What the exercise asks: Print a faithful copy of the data below, word for word, with the pictures left out.

Source data:
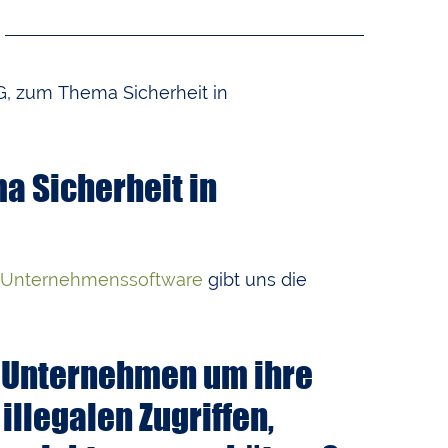
, zum Thema Sicherheit in
a Sicherheit in
Unternehmenssoftware
gibt uns die
 Unternehmen um ihre
illegalen Zugriffen,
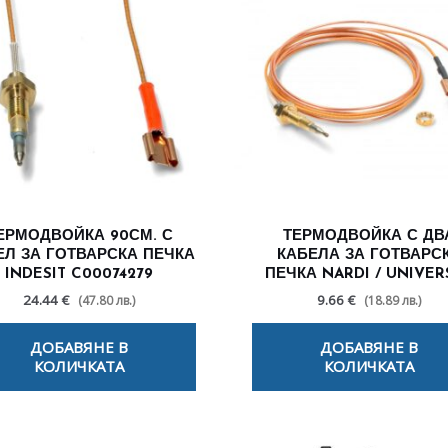
ЕРМОДВОЙКА 90СМ. С
ТЕРМОДВОЙКА С ДВ
ЕЛ ЗА ГОТВАРСКА ПЕЧКА
КАБЕЛА ЗА ГОТВАРС
INDESIT C00074279
ПЕЧКА NARDI / UNIVER
24.44 €
9.66 €
(47.80 лв.)
(18.89 лв.)
ДОБАВЯНЕ В
ДОБАВЯНЕ В
КОЛИЧКАТА
КОЛИЧКАТА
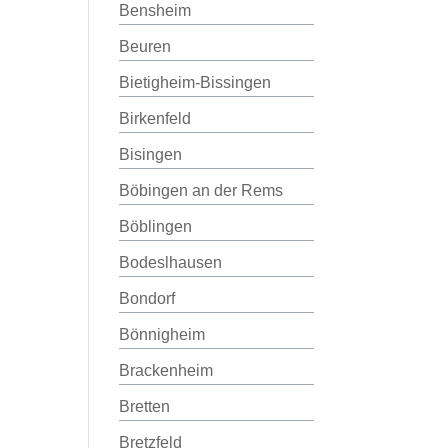
Bensheim
Beuren
Bietigheim-Bissingen
Birkenfeld
Bisingen
Böbingen an der Rems
Böblingen
Bodeslhausen
Bondorf
Bönnigheim
Brackenheim
Bretten
Bretzfeld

Written answer:
, zum Thema Sicherheit in
a Sicherheit in
Unternehmenssoftware
gibt uns die
 Unternehmen um ihre
illegalen Zugriffen,
ЕРМОДВОЙКА 90СМ. С
ТЕРМОДВОЙКА С ДВ
ЕЛ ЗА ГОТВАРСКА ПЕЧКА
КАБЕЛА ЗА ГОТВАРС
INDESIT C00074279
ПЕЧКА NARDI / UNIVER
24.44 €
9.66 €
(47.80 лв.)
(18.89 лв.)
ДОБАВЯНЕ В
ДОБАВЯНЕ В
КОЛИЧКАТА
КОЛИЧКАТА
Bensheim
Beuren
Bietigheim-Bissingen
Birkenfeld
Bisingen
Böbingen an der Rems
Böblingen
Bodeslhausen
Bondorf
Bönnigheim
Brackenheim
Bretten
Bretzfeld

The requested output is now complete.